A few weeks later I heard another striking observation from Jessica Rose Morley, accompanied by a slide referencing numerous scientific studies: “when we went and did a systematic review of what happens after [risk stratification tools] have been deployed, it transpires they don’t work”.
Given our job is prevention, it would be good for us to be able to talk about that interesting conflict, and perhaps to be able to adjust our work in light of it. But it’s difficult to do that when medical knowledge is concentrated in the heads of “clinical” colleagues. Indeed, the relationship between clinical and digital teams in NHSE is conventionally one of governance, rather than of direct collaboration—a matching pair for the buy-then-govern model of big IT procurements.
If we’re ignorant as well as influential, it’s our duty to mitigate that. And whilst it would be extremely fun and interesting for us all to do medical degrees, there isn’t time. So there are two DPSP projects I’m sponsoring in 2026 I’m particularly excited about.
One is collaborating with academics on jointly making sense of our work, building a strong evidence base for “test and learn” approaches as well as finding the best ways to measure, understand and articulate the benefits of specific programmes.
Another is developing the discipline we’re tentatively calling “DevClinOps” (snappier name suggestions welcome)—an evidence-led approach to shortening the feedback loops between clinical assurance and product teams, with a long term view to converging “clinical” and “product”.
What works is rehearsing the context
This was the year I gave up on computerised note taking. I write all my notes longhand. I experimented with keeping manual indexes but that was busy and not that useful. What is useful is continually rehearsing the context. Search and graphs and all the rest of it offer mainly prevarication.
Other stuff
A few ideas I found useful this year.
Assume everyone radically underestimates everything all the time. It’s usually true, and I find it just about balances out my own Pollyanna-ish enthusiasm to Start Things.
Most prioritisation problems can be reframed as sequencing problems. Nobody can see into the future, so a good way of declining to do something is to tell them you’ll do it next. You may find that when the time comes, you do want to do it—or that they don’t.
I came across Robyn Dawes’s observation that “cognitive capacity shuts down in the absence of a story”. Mine certainly does. Now I ask of everything: what’s the story so far, what’s the end, what happened last, what happens next. The path to success is going to be through telling more and better stories.

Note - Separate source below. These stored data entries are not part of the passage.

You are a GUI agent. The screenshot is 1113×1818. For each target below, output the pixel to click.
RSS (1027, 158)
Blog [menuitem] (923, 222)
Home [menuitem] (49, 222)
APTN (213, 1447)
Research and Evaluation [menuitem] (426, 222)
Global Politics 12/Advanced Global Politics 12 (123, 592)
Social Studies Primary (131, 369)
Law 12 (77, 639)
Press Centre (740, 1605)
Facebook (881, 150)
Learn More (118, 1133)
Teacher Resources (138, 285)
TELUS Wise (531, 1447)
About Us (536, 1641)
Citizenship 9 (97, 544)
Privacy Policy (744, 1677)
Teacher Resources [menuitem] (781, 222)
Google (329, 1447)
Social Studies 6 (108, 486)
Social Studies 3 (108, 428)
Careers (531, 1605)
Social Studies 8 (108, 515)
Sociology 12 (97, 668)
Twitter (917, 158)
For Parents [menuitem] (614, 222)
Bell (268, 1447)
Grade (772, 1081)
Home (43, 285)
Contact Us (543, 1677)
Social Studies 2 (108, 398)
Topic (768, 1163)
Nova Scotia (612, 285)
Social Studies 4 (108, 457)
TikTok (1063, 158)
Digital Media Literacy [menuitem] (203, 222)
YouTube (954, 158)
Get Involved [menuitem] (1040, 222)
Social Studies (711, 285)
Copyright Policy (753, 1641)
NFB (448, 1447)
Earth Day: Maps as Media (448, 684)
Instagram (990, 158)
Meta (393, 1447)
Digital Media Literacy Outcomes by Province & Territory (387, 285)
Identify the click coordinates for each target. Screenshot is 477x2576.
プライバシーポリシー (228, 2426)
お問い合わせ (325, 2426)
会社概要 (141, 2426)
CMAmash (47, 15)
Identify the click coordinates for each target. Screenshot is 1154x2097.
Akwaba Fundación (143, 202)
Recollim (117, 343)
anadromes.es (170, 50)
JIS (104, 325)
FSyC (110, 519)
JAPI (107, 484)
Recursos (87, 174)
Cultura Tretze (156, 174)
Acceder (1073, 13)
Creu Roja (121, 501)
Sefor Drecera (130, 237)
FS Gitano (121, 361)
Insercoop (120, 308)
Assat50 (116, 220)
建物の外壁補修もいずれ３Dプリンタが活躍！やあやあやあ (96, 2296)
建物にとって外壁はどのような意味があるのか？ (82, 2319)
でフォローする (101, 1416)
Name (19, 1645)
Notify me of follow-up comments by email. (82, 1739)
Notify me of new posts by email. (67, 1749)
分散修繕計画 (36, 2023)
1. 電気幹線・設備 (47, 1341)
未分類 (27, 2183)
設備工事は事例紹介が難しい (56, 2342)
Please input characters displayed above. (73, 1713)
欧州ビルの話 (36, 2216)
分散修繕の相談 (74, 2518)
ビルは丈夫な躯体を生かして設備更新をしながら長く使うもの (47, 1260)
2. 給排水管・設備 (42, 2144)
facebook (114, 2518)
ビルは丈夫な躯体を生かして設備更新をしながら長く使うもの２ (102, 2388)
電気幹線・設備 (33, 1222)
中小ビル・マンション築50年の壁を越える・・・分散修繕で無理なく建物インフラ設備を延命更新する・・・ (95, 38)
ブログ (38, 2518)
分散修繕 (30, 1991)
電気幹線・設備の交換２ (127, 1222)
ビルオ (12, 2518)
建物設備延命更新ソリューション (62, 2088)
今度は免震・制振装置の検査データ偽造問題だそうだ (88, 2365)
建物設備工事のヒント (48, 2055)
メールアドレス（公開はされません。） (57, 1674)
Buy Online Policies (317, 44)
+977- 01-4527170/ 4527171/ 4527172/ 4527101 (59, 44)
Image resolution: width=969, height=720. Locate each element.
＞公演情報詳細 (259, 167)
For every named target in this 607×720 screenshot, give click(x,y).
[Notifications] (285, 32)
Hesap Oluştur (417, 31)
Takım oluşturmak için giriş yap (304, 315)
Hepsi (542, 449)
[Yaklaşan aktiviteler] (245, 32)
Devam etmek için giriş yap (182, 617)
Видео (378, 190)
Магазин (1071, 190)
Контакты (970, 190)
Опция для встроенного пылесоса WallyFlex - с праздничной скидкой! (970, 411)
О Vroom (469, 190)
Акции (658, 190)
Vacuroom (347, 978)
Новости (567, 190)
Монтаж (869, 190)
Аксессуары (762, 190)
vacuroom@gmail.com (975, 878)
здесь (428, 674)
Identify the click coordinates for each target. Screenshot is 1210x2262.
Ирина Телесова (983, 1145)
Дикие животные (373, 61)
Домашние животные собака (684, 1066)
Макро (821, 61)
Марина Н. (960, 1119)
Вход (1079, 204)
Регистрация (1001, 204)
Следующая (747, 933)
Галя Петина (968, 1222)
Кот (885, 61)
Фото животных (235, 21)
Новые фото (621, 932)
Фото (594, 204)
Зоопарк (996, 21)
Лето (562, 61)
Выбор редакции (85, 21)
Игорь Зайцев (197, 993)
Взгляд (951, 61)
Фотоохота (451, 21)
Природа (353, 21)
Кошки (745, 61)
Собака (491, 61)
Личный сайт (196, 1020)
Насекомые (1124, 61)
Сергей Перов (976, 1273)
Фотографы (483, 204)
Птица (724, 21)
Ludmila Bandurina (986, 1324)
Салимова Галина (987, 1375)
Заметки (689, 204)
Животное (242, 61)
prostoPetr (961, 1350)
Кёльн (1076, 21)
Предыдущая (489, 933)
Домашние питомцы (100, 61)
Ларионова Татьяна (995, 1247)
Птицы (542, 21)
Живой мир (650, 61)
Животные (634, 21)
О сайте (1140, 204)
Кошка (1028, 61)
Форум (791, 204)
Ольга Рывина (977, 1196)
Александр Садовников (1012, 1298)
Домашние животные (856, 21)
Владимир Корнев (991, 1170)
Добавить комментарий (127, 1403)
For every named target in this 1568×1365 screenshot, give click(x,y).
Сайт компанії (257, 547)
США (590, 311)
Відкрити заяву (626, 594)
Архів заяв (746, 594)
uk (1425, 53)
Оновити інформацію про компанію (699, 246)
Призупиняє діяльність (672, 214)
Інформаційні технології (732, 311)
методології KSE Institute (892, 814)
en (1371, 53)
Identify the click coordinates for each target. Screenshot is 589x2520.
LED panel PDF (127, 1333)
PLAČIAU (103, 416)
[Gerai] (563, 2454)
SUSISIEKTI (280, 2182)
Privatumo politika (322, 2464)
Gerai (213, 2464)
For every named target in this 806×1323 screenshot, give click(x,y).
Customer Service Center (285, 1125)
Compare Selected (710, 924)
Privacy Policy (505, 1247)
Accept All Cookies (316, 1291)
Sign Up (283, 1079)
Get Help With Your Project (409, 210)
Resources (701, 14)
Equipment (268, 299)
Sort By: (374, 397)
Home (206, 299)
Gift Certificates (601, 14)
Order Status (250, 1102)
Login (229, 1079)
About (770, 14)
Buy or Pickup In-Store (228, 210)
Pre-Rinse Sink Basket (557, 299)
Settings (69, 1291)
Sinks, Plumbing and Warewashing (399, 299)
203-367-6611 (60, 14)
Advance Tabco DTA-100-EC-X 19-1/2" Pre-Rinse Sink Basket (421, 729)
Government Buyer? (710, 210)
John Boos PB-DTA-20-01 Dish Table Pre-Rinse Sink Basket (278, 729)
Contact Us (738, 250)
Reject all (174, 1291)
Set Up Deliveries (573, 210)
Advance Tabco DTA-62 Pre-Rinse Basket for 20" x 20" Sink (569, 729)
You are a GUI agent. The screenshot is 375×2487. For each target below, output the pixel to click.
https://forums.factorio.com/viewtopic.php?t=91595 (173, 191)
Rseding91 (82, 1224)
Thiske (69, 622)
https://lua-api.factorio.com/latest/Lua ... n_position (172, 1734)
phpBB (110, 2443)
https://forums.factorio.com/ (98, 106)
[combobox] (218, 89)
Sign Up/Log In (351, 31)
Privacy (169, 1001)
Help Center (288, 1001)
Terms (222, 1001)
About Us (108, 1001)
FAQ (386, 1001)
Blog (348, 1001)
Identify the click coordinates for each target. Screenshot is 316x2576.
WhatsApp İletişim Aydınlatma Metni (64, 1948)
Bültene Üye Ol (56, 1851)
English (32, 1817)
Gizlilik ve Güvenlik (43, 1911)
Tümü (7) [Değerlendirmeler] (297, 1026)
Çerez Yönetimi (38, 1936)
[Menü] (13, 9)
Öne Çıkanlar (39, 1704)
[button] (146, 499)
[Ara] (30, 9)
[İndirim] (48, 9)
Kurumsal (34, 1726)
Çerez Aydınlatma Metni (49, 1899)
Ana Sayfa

Surprisingly often, people don’t aspire to do, or indeed don’t have, the job role they’re actually best at.
In an organisation where everyone wants to do good, people can associate success with personal virtue in a way that does not necessarily foster collaboration.
Things and systems that are worn, shaped to you, that fit you and you fit: these are deep repositories of (for want of a better word) meaning. It’s true they can collapse, fall into comfort, or go out of date. Even so, they can also contain an order of magnitude more potential than starting over.